## WHAT THE EXERCISE ASKS
An exact copy of all the data, minus the images, is required.

==== ENTRIES SHOWN

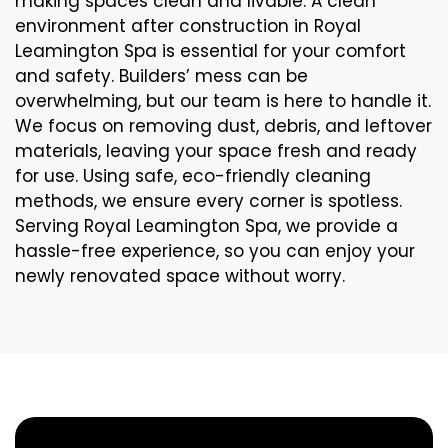
making spaces clean and livable. A clean
environment after construction in Royal
Leamington Spa is essential for your comfort
and safety. Builders’ mess can be
overwhelming, but our team is here to handle it.
We focus on removing dust, debris, and leftover
materials, leaving your space fresh and ready
for use. Using safe, eco-friendly cleaning
methods, we ensure every corner is spotless.
Serving Royal Leamington Spa, we provide a
hassle-free experience, so you can enjoy your
newly renovated space without worry.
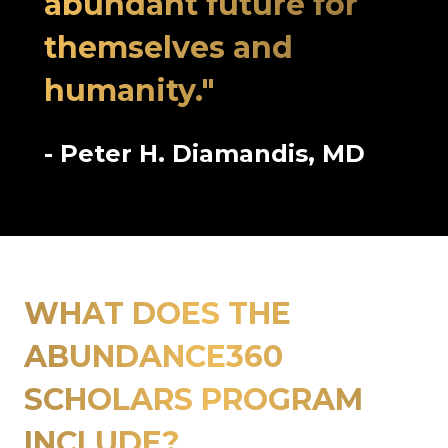
abundant future for
themselves and
humanity."
- Peter H. Diamandis, MD
WHAT DOES THE
ABUNDANCE360
SCHOLARS PROGRAM
INCLUDE?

========

## RESULT
making spaces clean and livable. A clean
environment after construction in Royal
Leamington Spa is essential for your comfort
and safety. Builders’ mess can be
overwhelming, but our team is here to handle it.
We focus on removing dust, debris, and leftover
materials, leaving your space fresh and ready
for use. Using safe, eco-friendly cleaning
methods, we ensure every corner is spotless.
Serving Royal Leamington Spa, we provide a
hassle-free experience, so you can enjoy your
newly renovated space without worry.
abundant future for
themselves and
humanity."
- Peter H. Diamandis, MD
WHAT DOES THE
ABUNDANCE360
SCHOLARS PROGRAM
INCLUDE?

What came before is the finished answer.